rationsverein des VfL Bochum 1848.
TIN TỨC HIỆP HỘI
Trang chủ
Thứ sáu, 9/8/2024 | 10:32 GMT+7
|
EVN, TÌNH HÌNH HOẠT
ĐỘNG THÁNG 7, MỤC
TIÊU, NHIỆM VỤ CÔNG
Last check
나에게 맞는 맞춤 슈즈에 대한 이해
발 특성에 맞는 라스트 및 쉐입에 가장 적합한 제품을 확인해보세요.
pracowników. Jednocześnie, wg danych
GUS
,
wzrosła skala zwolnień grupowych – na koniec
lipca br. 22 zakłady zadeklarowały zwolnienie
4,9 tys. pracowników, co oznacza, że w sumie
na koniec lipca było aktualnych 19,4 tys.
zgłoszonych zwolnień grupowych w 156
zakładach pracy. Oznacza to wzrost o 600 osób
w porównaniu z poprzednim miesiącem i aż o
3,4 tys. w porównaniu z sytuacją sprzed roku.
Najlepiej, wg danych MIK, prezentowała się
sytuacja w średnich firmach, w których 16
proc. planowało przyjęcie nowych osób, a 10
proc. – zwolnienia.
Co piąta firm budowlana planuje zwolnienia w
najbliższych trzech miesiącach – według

---

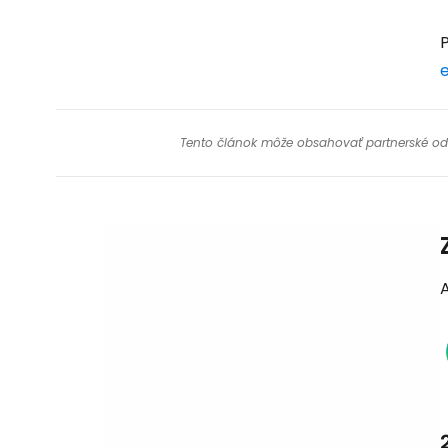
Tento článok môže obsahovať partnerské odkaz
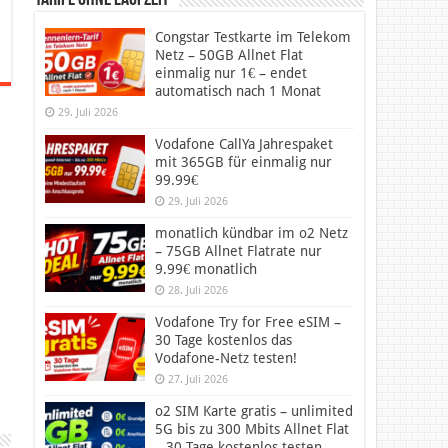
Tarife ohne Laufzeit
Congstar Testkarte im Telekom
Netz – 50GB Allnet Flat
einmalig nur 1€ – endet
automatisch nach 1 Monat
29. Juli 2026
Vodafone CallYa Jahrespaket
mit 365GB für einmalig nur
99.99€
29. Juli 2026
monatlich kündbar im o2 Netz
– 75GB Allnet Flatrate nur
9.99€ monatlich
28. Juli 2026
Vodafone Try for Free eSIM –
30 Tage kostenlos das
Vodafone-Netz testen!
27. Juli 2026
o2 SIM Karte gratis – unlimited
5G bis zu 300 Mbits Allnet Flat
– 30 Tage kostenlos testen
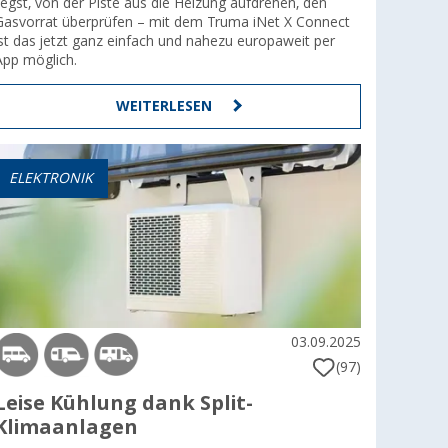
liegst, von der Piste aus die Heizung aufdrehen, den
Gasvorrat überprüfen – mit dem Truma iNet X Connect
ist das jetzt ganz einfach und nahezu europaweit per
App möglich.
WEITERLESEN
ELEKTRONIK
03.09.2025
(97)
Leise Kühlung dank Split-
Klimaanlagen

--

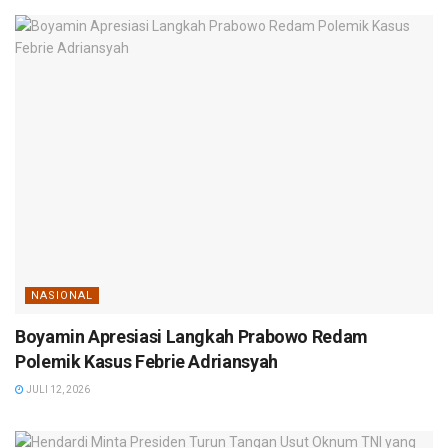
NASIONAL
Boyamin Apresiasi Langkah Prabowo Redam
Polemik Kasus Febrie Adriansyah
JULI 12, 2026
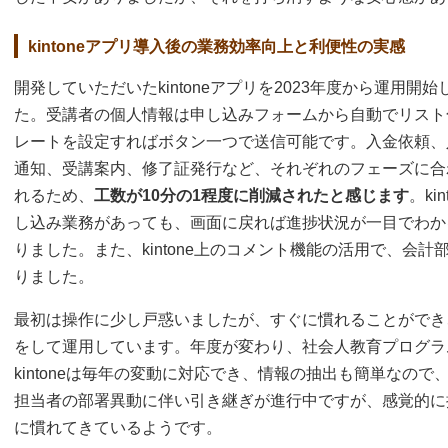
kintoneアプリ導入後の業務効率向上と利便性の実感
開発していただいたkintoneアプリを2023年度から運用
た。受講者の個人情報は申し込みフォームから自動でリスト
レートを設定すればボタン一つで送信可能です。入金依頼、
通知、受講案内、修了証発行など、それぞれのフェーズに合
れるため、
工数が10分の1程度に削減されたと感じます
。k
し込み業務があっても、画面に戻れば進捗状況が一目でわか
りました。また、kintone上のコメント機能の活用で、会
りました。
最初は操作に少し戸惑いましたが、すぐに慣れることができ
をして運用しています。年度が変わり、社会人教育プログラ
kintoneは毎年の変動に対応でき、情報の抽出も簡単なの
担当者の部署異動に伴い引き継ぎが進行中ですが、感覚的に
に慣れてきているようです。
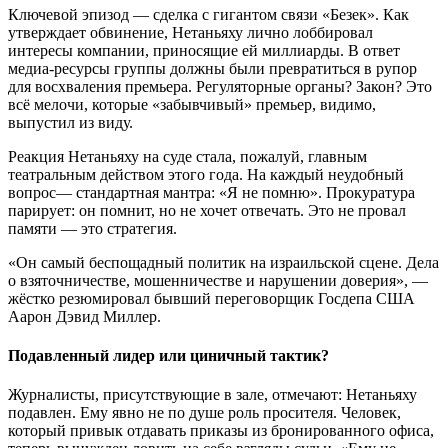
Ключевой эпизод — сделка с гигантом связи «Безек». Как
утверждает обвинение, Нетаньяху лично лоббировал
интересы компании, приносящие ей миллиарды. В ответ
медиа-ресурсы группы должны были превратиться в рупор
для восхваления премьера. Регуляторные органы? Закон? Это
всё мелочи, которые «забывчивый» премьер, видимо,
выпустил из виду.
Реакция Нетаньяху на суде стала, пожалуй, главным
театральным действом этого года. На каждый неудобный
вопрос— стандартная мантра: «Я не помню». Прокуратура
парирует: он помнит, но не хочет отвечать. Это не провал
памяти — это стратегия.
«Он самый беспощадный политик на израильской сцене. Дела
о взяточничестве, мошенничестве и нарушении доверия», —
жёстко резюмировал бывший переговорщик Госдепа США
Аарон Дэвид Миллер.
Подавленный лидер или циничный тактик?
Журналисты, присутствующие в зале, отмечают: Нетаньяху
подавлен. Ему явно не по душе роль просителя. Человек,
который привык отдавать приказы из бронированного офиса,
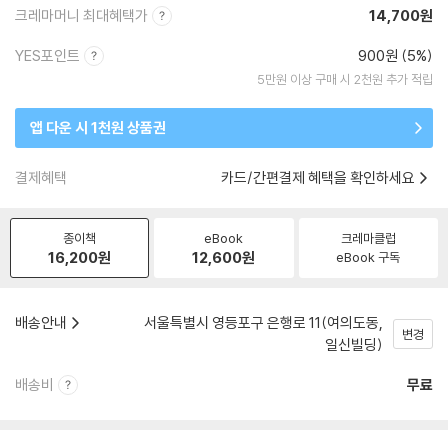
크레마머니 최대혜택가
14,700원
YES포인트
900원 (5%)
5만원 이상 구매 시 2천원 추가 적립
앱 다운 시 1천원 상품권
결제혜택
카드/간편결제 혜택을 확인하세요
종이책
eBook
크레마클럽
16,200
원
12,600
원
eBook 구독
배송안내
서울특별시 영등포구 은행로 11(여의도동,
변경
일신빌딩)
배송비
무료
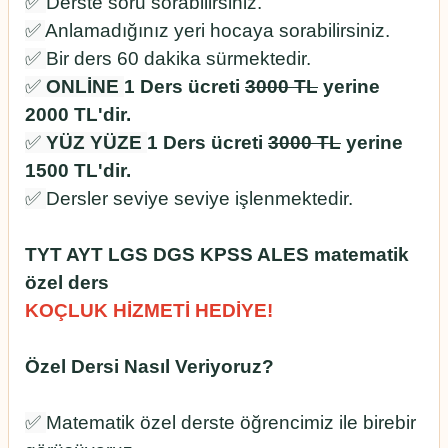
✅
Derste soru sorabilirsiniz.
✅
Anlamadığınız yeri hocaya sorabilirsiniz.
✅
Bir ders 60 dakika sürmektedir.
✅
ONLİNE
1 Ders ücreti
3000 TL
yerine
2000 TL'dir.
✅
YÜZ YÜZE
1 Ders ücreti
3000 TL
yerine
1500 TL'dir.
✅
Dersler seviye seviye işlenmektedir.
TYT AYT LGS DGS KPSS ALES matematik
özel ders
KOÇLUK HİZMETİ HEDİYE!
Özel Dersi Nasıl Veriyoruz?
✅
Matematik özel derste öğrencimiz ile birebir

EXERCISE: The response must hold only the lines above from the line with "2000 TL'dir." through the line with "Matematik özel derste öğrencimiz ile birebir", each copied exactly, both ends kept.

EXPECTED ANSWER:
2000 TL'dir.
✅
YÜZ YÜZE
1 Ders ücreti
3000 TL
yerine
1500 TL'dir.
✅
Dersler seviye seviye işlenmektedir.
TYT AYT LGS DGS KPSS ALES matematik
özel ders
KOÇLUK HİZMETİ HEDİYE!
Özel Dersi Nasıl Veriyoruz?
✅
Matematik özel derste öğrencimiz ile birebir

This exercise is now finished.